Regular readers know this blog has been inactive for the past four months. The Post Carbon Institute, which used to host the blog, decided at the end of 2008 to dedicate its full organizational energy to its think tank mission. The Post Carbon Institute assisted with the transition to our new WordPress host, where the Energy Farms Network blog now resides as an independent entity. Thanks to all our faithful followers who kept checking back during the months when nothing seemed to be happening.
Times of change offer opportunities to reflect on our purpose and our past. The Energy Farms Network started in 2006, in Vancouver, British Columbia, where students working on an organic farm on the University of British Columbia campus started blogging about their experiments with low-input production of energy crops including canola, Jerusalem artichoke, kenaf, and flax. The Post Carbon Institute supported their efforts, with a view to exploring small-scale production of biofuel and biogas. Early projects at the UBC Farm also included experiments with wind and solar generators.
I first learned of the Energy Farm project at the end of 2006, when I visited the UBC farm to see my brother, Mark, the farm manager.
“The goal,” he explained, “is to find intermediate tools and methods that work at reducing a farmer’s dependence on petrol-powered machines. At the same time, we also want to find ways of conserving needless physical labor…”
There was another component of the project that appealed to me. The challenges and lessons of these experiments were communicated through emerging media, like blogs and videos posts, making them accessible to audiences that might otherwise have little contact with farmers.
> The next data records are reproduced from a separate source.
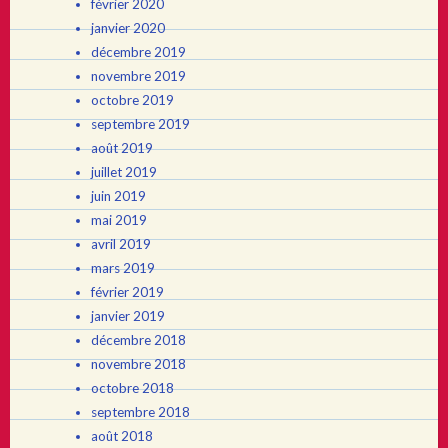
février 2020
janvier 2020
décembre 2019
novembre 2019
octobre 2019
septembre 2019
août 2019
juillet 2019
juin 2019
mai 2019
avril 2019
mars 2019
février 2019
janvier 2019
décembre 2018
novembre 2018
octobre 2018
septembre 2018
août 2018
I will visit the UBC farm again later this month. A lot has happened since I was last there. Threats of housing development on the farm galvanized student and community support, culminating in a celebration on Tuesday in which 1800 people marched from the center of campus to the farm to urge UBC to keep the farm where it is. For now, at least, it looks like they’ll get their way.
Perhaps they were inspired by books like The 100-Mile Diet, written by a couple who depended on the UBC Farm for food during their quest to eat locally for a year.
Perhaps it was support from science broadcaster David Suzuki, who was working with new media to communicate scientific information for decades before the Energy Farms Network began:
We are, as a species, undermining the very life support systems of the planet. I think part of the problem we face today is that most of us live in big cities, where it’s very difficult to see how what we do is impacting the rest of the planet. […] When you’re a farmer, or involved in agricultural activities, you know that the seasons are important; you know whether the weather’s getting warmer in summers or colder in the winters. You can notice those things because the environment and nature are very very important to being a good farmer. […] I think one of the great challenges we need is to come back into balance with the natural world, and nothing allows us to do that better than being involved in growing the very food that you eat.
Perhaps they were inspired by Vancouver’ s mayor, Gregor Robertson, a “recovering farmer” who recognizes the importance of local sustainable agriculture in the context of peak oil and climate change:
“In a world with peak oil and accelerating climate change, the importance of local food security has never been greater. We’ve seen entire civilizations wiped out because of a lack of food security, and it’s going to be really critical in this next phase of human existence that we value the land, the soil, and the people that look after and grow our food. And we’ve got to ensure, particularly in an urban setting, that we’re focused on a good solid locally-based food system. UBC Farm is a critical piece of that.”
Perhaps they were inspired by author Michael Pollan, who will visit the UBC Farm in June:
“If we’re really serious about tackling climate change we’re going to have to take a very hard look at the food system and basically wean it from fossil fuel to the extent we can. […] If you go back a hundred years, you could produce two calories of food for every one calorie you put into the system, and that was usually for tractors and things like that — farm equipment. Today in the United States it takes 10 calories of fossil fuel to produce one calorie of food. That is a deeply unsustainable situation.”
The UBC Farm has not been involved with the Energy Farms Network for the past two years, but this blog has served as a forum for similar projects in Willits, California; Sebastapol, California; Rogue River, Oregon; and the Kentucky State University study that I work on near Frankfort, Kentucky. I hope that others will use the Energy Farms blog as a forum to share information about their own work on creating a more sustainable food system, that does not rely on fossil fuels.